Thurston laughed shortly. "I suppose it's safe to say I will,"
he answered. "I ought to have gone last fall, but I didn't. It
will probably be the same thing over again; I ought to go in the
spring, but I won't."
"You bet you won't. Talk about big roundups! what yuh seen last
spring wasn't a commencement. Every hoof that crosses this
river and lives till spring will have to be rounded up and
brought back again.

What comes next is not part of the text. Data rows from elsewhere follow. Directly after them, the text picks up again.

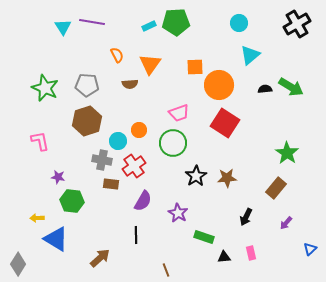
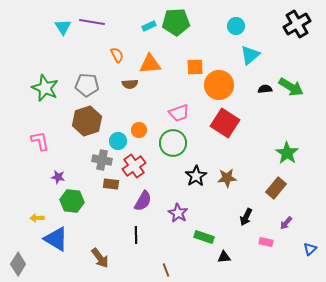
cyan circle at (239, 23): moved 3 px left, 3 px down
orange triangle at (150, 64): rotated 50 degrees clockwise
pink rectangle at (251, 253): moved 15 px right, 11 px up; rotated 64 degrees counterclockwise
brown arrow at (100, 258): rotated 95 degrees clockwise
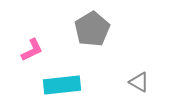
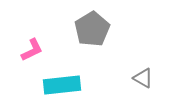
gray triangle: moved 4 px right, 4 px up
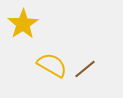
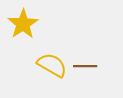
brown line: moved 3 px up; rotated 40 degrees clockwise
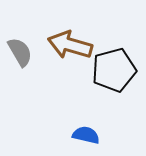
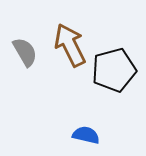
brown arrow: rotated 48 degrees clockwise
gray semicircle: moved 5 px right
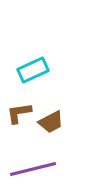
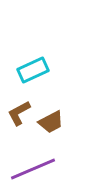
brown L-shape: rotated 20 degrees counterclockwise
purple line: rotated 9 degrees counterclockwise
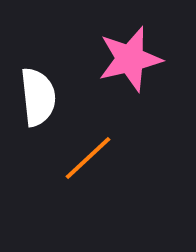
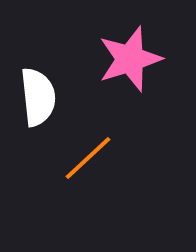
pink star: rotated 4 degrees counterclockwise
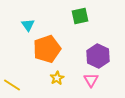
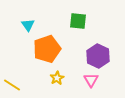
green square: moved 2 px left, 5 px down; rotated 18 degrees clockwise
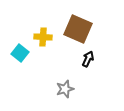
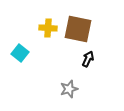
brown square: rotated 12 degrees counterclockwise
yellow cross: moved 5 px right, 9 px up
gray star: moved 4 px right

They'll be scattered clean down to the
Yellowstone, and every Northern outfit has got to go down and
help work the range from there back. I tell yuh, Bud, yuh want
to lay in a car-load uh films and throw away all them little,
jerk-water snap-shots yuh got. There's going to be roundups
like these old Panhandle rannies tell about, when the green
grass comes." Gene, thinking blissfully of the tented life,
sprawled his long legs toward the snapping blaze and crooned
dreamily, while without the blizzard raged more fiercely, a
verse from an old camp song:
"Out on the roundup, boys, I tell yuh what yuh get
Little chunk uh bread and a little chunk uh meat;
Little black coffee, boys, chuck full uh alkali,
Dust in your throat, boys, and gravel in your eye!
So polish up your saddles, oil your slickers and your guns,
For we're bound for Lonesome Prairie when the green grass comes."